**THE TASK**. Return each line of the listing below, unchanged, and omit the images.

**MATERIAL FOR THIS EXERCISE**.
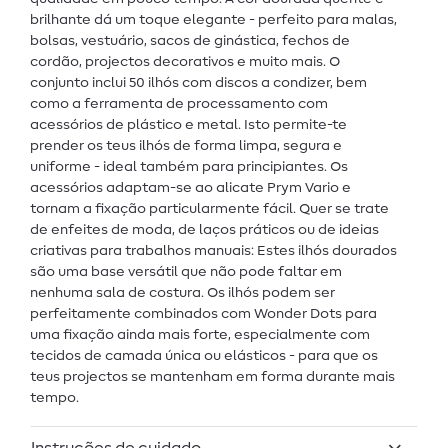
brilhante dá um toque elegante - perfeito para malas,
bolsas, vestuário, sacos de ginástica, fechos de
cordão, projectos decorativos e muito mais. O
conjunto inclui 50 ilhós com discos a condizer, bem
como a ferramenta de processamento com
acessórios de plástico e metal. Isto permite-te
prender os teus ilhós de forma limpa, segura e
uniforme - ideal também para principiantes. Os
acessórios adaptam-se ao alicate Prym Vario e
tornam a fixação particularmente fácil. Quer se trate
de enfeites de moda, de laços práticos ou de ideias
criativas para trabalhos manuais: Estes ilhós dourados
são uma base versátil que não pode faltar em
nenhuma sala de costura. Os ilhós podem ser
perfeitamente combinados com Wonder Dots para
uma fixação ainda mais forte, especialmente com
tecidos de camada única ou elásticos - para que os
teus projectos se mantenham em forma durante mais
tempo.
Instruções de cuidado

**WORKED SOLUTION**.
brilhante dá um toque elegante - perfeito para malas,
bolsas, vestuário, sacos de ginástica, fechos de
cordão, projectos decorativos e muito mais. O
conjunto inclui 50 ilhós com discos a condizer, bem
como a ferramenta de processamento com
acessórios de plástico e metal. Isto permite-te
prender os teus ilhós de forma limpa, segura e
uniforme - ideal também para principiantes. Os
acessórios adaptam-se ao alicate Prym Vario e
tornam a fixação particularmente fácil. Quer se trate
de enfeites de moda, de laços práticos ou de ideias
criativas para trabalhos manuais: Estes ilhós dourados
são uma base versátil que não pode faltar em
nenhuma sala de costura. Os ilhós podem ser
perfeitamente combinados com Wonder Dots para
uma fixação ainda mais forte, especialmente com
tecidos de camada única ou elásticos - para que os
teus projectos se mantenham em forma durante mais
tempo.
Instruções de cuidado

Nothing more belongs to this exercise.